Abstract

Excellent performance has been achieved on semi-supervised medical image segmentation, but existing algorithms perform relatively poorly for objects with variable topologies and weak boundaries. In this paper, we propose a novel cross co-teaching framework, called Cross-structure-task Collaborative Teaching (CroCT), which not only can effectively handle variable topologies, but also strengthens the learning for weak boundaries of unlabeled data. Specifically, a new cross-structure-task collaborative teaching mechanism is developed based on our designed “E-Net” structure composed of a shared encoder and two decoder branches with distinct learning paradigms, which asks these two branches to regress topology-aware signed distance functions and densely-predicted segmentation masks for each other. Powered by the collaboration across different structural biases and sequence-related tasks, our CroCT can extract more discriminative yet complementary representations from abundant raw medical data to promote the consistency learning generalization, further boosting the performance for tackling highly diverse shapes and topological changes intra-/inter-slices.

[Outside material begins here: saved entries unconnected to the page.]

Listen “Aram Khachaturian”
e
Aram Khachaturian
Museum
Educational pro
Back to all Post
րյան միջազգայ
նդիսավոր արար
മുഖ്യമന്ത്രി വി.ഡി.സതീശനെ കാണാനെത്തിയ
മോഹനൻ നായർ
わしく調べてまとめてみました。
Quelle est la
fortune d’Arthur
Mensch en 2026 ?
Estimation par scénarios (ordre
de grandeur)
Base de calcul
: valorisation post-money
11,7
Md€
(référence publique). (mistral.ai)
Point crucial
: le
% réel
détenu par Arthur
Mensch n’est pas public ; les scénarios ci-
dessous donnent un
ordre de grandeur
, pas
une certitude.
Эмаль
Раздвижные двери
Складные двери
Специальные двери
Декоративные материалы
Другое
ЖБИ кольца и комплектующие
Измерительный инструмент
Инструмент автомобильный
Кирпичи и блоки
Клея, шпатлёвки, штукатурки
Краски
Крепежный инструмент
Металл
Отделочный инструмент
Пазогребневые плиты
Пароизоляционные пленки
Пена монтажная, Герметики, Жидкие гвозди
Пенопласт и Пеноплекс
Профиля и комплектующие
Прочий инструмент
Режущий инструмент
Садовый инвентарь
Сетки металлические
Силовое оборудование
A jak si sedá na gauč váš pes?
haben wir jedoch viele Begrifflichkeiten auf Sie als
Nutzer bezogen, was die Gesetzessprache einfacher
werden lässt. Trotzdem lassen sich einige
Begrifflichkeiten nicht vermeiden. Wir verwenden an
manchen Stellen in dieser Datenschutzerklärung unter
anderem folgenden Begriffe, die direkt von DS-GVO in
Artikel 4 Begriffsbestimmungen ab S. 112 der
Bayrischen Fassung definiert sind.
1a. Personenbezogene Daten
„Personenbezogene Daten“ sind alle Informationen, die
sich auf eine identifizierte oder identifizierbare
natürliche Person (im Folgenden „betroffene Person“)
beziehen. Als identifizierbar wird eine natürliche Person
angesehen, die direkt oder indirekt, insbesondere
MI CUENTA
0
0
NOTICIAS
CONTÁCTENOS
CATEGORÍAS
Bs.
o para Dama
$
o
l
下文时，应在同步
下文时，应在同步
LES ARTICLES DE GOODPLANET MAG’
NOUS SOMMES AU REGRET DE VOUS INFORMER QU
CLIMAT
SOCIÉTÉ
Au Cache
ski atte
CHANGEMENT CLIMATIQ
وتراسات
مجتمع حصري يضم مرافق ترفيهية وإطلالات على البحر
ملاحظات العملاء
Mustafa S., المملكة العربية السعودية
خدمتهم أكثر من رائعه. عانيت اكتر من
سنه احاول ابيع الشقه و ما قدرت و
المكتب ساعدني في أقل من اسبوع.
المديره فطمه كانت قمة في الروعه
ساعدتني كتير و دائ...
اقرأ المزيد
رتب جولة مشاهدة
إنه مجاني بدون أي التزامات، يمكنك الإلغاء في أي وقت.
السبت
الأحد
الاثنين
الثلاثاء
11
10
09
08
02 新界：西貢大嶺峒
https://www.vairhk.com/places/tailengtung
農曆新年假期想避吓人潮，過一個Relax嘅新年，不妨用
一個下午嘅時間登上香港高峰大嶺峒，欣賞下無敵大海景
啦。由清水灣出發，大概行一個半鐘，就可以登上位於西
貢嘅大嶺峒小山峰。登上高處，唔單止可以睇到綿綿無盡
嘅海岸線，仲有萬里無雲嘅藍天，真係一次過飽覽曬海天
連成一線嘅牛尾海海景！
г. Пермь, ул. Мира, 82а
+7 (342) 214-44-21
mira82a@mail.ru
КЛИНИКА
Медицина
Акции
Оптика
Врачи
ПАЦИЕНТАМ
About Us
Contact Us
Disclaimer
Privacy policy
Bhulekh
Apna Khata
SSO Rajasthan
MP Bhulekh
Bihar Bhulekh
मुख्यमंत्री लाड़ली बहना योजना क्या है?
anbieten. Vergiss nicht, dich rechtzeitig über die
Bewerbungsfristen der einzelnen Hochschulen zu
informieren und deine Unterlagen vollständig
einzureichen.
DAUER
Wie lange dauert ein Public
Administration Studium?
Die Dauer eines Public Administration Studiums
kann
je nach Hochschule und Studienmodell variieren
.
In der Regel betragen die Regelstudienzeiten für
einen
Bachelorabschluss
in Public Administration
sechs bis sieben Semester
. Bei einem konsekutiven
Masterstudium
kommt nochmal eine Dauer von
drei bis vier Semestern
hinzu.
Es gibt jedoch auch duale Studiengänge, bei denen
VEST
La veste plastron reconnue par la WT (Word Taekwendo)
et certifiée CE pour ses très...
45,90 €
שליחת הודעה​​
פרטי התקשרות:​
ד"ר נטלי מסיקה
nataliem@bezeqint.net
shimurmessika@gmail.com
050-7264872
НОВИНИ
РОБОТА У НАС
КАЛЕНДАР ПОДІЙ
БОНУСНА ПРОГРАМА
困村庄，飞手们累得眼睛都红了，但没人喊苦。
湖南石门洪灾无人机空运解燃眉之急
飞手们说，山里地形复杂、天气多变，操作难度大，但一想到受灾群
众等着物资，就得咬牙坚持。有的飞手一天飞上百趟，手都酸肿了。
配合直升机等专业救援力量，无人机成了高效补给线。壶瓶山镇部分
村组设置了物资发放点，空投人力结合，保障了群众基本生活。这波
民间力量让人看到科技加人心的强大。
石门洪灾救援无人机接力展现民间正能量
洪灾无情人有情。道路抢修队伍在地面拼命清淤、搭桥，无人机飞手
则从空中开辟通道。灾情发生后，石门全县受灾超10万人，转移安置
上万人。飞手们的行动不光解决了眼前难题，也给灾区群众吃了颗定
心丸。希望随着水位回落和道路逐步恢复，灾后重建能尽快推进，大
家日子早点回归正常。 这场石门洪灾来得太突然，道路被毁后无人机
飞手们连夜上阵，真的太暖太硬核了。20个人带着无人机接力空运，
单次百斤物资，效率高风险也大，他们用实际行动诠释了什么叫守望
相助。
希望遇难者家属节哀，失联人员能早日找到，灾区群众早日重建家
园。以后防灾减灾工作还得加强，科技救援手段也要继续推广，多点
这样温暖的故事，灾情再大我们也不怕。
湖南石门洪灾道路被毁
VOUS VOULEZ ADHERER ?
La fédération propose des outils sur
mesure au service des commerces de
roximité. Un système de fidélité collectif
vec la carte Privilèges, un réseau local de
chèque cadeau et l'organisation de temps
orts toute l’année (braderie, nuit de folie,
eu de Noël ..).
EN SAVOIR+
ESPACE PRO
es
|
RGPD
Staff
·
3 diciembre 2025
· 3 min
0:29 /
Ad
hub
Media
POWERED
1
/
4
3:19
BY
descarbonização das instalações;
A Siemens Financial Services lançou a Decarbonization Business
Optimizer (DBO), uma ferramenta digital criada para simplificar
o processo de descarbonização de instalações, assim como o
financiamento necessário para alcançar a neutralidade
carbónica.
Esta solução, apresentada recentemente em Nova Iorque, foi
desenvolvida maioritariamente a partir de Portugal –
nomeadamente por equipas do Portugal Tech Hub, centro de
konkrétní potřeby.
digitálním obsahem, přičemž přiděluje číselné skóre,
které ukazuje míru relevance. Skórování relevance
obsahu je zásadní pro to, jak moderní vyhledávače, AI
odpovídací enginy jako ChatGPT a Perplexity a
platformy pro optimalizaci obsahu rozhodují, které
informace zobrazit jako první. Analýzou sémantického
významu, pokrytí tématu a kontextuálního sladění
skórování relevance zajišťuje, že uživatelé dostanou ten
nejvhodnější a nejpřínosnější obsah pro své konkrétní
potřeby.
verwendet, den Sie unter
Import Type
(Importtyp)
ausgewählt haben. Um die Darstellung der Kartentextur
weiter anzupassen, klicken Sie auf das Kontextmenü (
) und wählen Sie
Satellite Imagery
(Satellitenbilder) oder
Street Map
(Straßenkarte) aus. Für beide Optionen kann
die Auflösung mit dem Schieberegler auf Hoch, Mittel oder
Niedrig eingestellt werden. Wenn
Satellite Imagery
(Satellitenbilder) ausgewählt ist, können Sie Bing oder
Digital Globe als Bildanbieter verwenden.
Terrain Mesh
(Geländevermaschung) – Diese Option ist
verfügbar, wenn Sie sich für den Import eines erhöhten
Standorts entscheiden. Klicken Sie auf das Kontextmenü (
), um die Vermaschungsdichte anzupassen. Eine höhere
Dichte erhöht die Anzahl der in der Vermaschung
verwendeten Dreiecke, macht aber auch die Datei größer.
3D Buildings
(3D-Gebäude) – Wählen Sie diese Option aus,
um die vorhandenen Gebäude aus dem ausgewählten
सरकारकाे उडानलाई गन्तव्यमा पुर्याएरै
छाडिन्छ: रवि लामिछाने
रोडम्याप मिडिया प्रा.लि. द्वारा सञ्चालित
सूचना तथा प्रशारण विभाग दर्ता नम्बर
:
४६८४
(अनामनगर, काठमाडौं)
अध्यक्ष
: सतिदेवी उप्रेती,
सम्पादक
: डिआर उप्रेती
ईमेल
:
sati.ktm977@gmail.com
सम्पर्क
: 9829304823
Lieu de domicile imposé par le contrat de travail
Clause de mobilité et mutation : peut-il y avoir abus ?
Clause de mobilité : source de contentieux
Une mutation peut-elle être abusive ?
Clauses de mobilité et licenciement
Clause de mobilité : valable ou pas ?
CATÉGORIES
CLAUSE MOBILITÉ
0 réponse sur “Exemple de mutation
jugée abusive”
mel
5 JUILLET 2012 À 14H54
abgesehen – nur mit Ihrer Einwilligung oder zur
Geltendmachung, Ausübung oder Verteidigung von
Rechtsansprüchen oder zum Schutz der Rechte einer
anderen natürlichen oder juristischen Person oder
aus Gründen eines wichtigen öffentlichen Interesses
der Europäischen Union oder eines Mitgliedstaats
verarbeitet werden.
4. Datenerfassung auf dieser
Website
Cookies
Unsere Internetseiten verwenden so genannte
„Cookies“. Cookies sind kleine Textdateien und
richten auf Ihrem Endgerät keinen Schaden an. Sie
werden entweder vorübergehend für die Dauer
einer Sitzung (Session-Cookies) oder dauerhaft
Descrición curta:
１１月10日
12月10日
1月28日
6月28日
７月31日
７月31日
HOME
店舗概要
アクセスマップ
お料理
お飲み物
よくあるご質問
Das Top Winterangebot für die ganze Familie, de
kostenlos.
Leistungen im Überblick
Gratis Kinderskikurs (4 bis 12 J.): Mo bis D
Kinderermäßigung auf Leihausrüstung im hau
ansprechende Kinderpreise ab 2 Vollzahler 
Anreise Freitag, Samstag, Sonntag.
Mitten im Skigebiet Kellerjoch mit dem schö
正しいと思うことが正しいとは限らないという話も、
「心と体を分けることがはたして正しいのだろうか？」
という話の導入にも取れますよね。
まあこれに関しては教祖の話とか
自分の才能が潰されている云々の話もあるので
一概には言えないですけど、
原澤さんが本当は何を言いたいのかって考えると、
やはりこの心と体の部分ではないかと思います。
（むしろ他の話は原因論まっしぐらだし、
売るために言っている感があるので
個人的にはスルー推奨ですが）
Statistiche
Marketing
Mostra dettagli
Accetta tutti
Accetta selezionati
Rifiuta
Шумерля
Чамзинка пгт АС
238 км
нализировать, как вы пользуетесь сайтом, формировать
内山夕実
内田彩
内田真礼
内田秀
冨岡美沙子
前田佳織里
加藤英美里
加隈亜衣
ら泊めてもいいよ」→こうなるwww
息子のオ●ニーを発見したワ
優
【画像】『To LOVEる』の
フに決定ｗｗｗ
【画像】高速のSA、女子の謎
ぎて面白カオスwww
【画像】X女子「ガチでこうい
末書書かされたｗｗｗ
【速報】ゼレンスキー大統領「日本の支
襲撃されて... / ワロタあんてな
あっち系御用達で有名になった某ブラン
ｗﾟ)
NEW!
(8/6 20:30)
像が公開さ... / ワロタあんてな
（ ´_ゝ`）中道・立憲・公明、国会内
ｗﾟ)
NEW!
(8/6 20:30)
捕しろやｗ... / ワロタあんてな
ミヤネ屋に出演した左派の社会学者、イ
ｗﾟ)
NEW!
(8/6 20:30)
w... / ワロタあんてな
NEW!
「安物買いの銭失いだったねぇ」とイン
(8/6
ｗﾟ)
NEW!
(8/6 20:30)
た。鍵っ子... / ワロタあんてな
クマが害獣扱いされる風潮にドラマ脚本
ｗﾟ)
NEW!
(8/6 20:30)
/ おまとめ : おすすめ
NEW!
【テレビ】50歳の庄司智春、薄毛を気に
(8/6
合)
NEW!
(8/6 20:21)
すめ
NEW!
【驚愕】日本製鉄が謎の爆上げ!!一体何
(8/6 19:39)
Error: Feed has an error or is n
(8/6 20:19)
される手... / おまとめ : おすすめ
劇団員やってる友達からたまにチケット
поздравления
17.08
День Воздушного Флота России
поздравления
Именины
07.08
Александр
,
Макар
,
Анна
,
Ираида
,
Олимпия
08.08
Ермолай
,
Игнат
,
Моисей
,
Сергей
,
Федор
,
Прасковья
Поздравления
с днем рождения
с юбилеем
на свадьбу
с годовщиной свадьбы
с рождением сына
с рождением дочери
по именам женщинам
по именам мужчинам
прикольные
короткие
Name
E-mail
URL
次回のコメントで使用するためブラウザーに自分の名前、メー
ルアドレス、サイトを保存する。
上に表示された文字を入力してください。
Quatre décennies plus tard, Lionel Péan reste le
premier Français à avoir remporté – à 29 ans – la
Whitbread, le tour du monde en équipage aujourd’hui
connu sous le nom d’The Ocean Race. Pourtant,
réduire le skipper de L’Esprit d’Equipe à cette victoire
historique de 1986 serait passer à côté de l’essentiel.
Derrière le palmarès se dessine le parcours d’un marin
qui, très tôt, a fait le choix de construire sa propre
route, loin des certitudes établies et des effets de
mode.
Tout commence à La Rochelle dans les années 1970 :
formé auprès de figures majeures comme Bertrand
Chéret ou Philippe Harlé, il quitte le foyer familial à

Besides, it guarantees the diversities from multi-levels, i.e., structure and task perspectives, to preclude prediction uncertainty. In addition, a novel adaptive boundary enhancing (ABE) module is proposed to introduce compact annularly enhanced boundary features into semi-supervised training, which significantly improves weak boundary perception ability for unlabeled data while facilitating collaborative teaching for efficiently propagating complementary knowledge across different branches. The extensive experiments on three challenging medical benchmarks, employing different labeled settings, demonstrate the superiority of our CroCT over recent state-of-the-art competitors.